Segment Start: INPUT
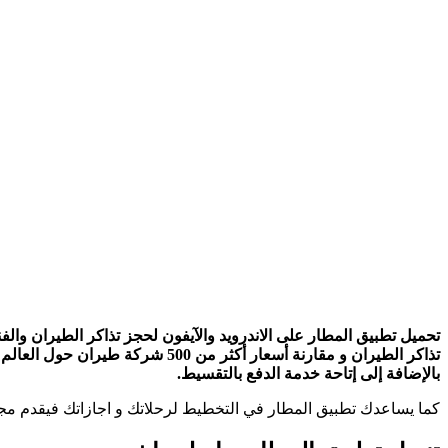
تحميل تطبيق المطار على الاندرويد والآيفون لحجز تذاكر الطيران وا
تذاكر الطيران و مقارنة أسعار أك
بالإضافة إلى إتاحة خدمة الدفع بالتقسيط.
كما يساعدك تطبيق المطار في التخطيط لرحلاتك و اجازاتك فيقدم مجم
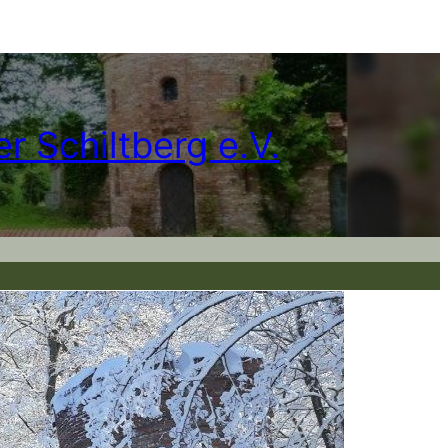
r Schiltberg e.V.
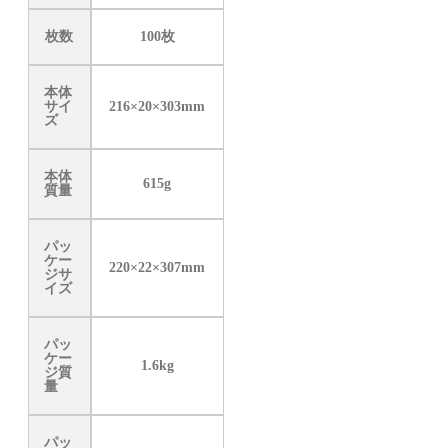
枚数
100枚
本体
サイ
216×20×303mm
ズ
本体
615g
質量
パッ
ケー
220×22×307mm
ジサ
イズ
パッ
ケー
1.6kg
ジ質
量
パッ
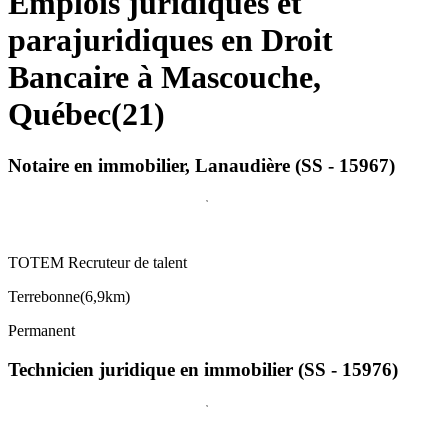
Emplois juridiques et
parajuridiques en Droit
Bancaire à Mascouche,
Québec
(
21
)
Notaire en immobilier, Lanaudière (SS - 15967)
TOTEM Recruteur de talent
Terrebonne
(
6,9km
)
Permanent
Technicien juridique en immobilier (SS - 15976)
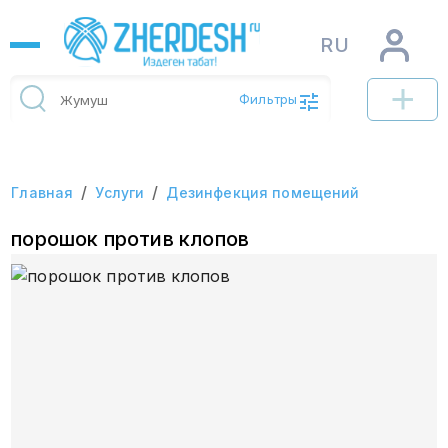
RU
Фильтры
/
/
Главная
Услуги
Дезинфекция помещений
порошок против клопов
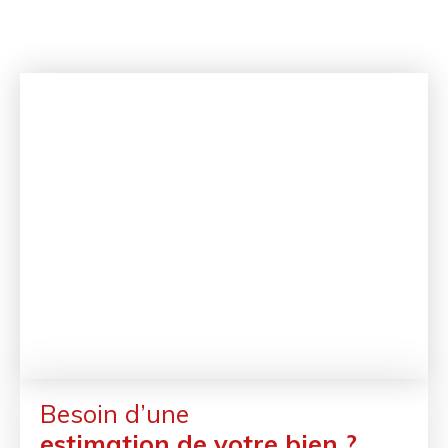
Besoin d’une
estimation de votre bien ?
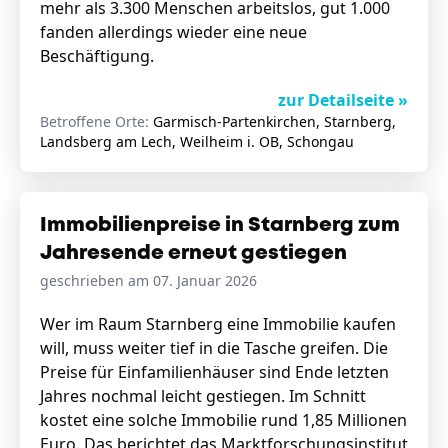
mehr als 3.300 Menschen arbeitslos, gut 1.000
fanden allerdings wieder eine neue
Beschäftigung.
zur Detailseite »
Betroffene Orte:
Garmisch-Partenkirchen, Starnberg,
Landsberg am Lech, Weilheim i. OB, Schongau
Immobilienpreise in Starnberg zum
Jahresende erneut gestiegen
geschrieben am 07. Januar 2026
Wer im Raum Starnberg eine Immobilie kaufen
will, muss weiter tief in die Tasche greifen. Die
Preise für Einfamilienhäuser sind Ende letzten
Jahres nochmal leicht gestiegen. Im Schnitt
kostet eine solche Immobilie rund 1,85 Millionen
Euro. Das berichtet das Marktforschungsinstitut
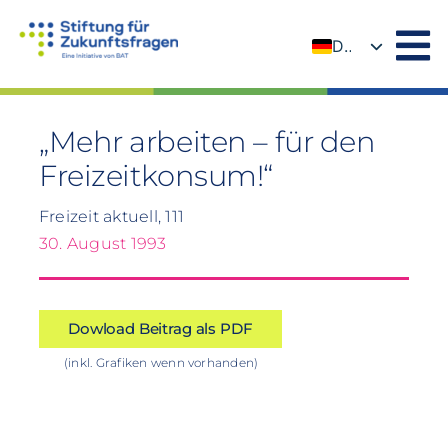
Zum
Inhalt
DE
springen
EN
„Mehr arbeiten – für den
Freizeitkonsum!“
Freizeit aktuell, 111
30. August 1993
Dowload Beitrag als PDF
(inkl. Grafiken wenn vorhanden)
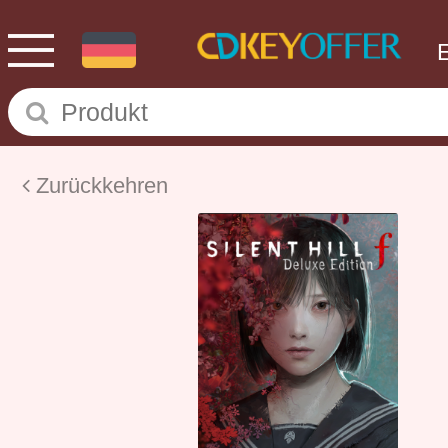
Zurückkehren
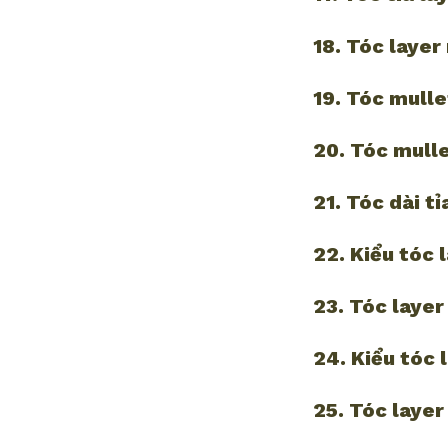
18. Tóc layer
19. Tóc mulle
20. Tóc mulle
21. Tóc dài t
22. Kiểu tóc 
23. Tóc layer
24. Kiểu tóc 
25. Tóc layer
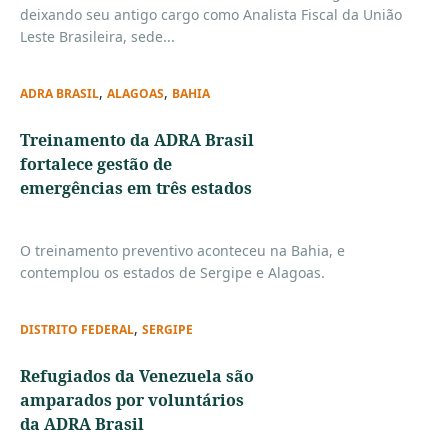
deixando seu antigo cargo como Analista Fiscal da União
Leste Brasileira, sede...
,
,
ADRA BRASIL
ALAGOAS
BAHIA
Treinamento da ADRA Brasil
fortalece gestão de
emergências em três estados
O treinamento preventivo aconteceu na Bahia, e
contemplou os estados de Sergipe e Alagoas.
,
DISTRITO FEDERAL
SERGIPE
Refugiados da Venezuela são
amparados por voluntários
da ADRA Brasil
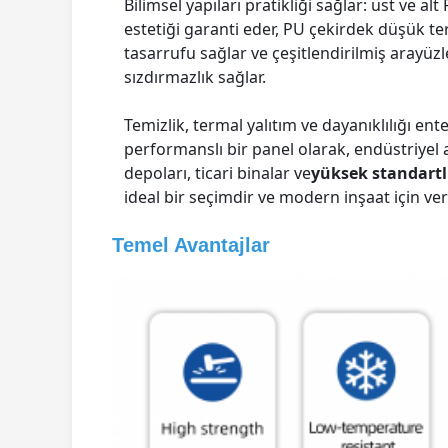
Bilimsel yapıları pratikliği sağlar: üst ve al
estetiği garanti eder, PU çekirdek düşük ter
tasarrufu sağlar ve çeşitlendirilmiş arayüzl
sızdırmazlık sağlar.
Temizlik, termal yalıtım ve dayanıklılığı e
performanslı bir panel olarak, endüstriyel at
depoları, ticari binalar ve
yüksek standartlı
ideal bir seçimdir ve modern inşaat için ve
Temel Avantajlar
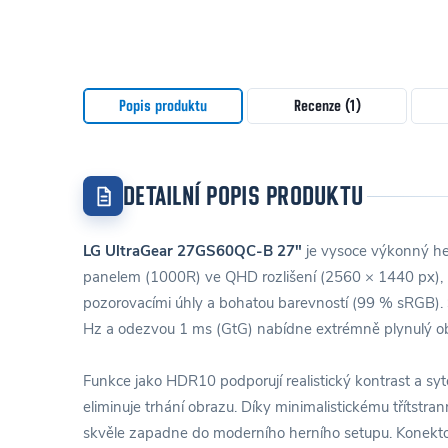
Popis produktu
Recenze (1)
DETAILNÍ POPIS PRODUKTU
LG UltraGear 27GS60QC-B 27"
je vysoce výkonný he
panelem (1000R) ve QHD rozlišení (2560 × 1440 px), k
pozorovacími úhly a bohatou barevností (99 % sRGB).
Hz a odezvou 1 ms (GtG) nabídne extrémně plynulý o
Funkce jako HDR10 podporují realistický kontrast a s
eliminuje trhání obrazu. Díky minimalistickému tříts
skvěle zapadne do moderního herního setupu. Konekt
Segment End: INPUT
> [ASSIGNED TASK]
Retype everything in the entries exactly except the pictures.

> [ANSWER SECTION]
تحميل تطبيق المطار على الاندرويد والآيفون لحجز تذاكر الطيران وا
تذاكر الطيران و مقارنة أسعار أك
بالإضافة إلى إتاحة خدمة الدفع بالتقسيط.
كما يساعدك تطبيق المطار في التخطيط لرحلاتك و اجازاتك فيقدم مجم
r Schiltberg e.V.
枚数
100枚
本体
サイ
216×20×303mm
ズ
本体
615g
質量
パッ
ケー
220×22×307mm
ジサ
イズ
パッ
ケー
1.6kg
ジ質
量
パッ
Emplois juridiques et
parajuridiques en Droit
Bancaire à Mascouche,
Québec
(
21
)
Notaire en immobilier, Lanaudière (SS - 15967)
TOTEM Recruteur de talent
Terrebonne
(
6,9km
)
Permanent
Technicien juridique en immobilier (SS - 15976)
RU
Фильтры
/
/
Главная
Услуги
Дезинфекция помещений
порошок против клопов
Besoin d’une
estimation de votre bien ?
mehr als 3.300 Menschen arbeitslos, gut 1.000
fanden allerdings wieder eine neue
Beschäftigung.
zur Detailseite »
Betroffene Orte:
Garmisch-Partenkirchen, Starnberg,
Landsberg am Lech, Weilheim i. OB, Schongau
Immobilienpreise in Starnberg zum
Jahresende erneut gestiegen
geschrieben am 07. Januar 2026
Wer im Raum Starnberg eine Immobilie kaufen
will, muss weiter tief in die Tasche greifen. Die
Preise für Einfamilienhäuser sind Ende letzten
Jahres nochmal leicht gestiegen. Im Schnitt
kostet eine solche Immobilie rund 1,85 Millionen
Euro. Das berichtet das Marktforschungsinstitut
Zum
Inhalt
DE
springen
EN
„Mehr arbeiten – für den
Freizeitkonsum!“
Freizeit aktuell, 111
30. August 1993
Dowload Beitrag als PDF
(inkl. Grafiken wenn vorhanden)
Zurückkehren
18. Tóc layer
19. Tóc mulle
20. Tóc mulle
21. Tóc dài t
22. Kiểu tóc 
23. Tóc layer
24. Kiểu tóc 
25. Tóc layer
deixando seu antigo cargo como Analista Fiscal da União
Leste Brasileira, sede...
,
,
ADRA BRASIL
ALAGOAS
BAHIA
Treinamento da ADRA Brasil
fortalece gestão de
emergências em três estados
O treinamento preventivo aconteceu na Bahia, e
contemplou os estados de Sergipe e Alagoas.
,
DISTRITO FEDERAL
SERGIPE
Refugiados da Venezuela são
amparados por voluntários
da ADRA Brasil
Bilimsel yapıları pratikliği sağlar: üst ve al
estetiği garanti eder, PU çekirdek düşük ter
tasarrufu sağlar ve çeşitlendirilmiş arayüzl
sızdırmazlık sağlar.
Temizlik, termal yalıtım ve dayanıklılığı e
performanslı bir panel olarak, endüstriyel at
depoları, ticari binalar ve
yüksek standartlı
ideal bir seçimdir ve modern inşaat için ve
Temel Avantajlar
Popis produktu
Recenze (1)
DETAILNÍ POPIS PRODUKTU
LG UltraGear 27GS60QC-B 27"
je vysoce výkonný he
panelem (1000R) ve QHD rozlišení (2560 × 1440 px), k
pozorovacími úhly a bohatou barevností (99 % sRGB).
Hz a odezvou 1 ms (GtG) nabídne extrémně plynulý o
Funkce jako HDR10 podporují realistický kontrast a s
eliminuje trhání obrazu. Díky minimalistickému tříts
skvěle zapadne do moderního herního setupu. Konekt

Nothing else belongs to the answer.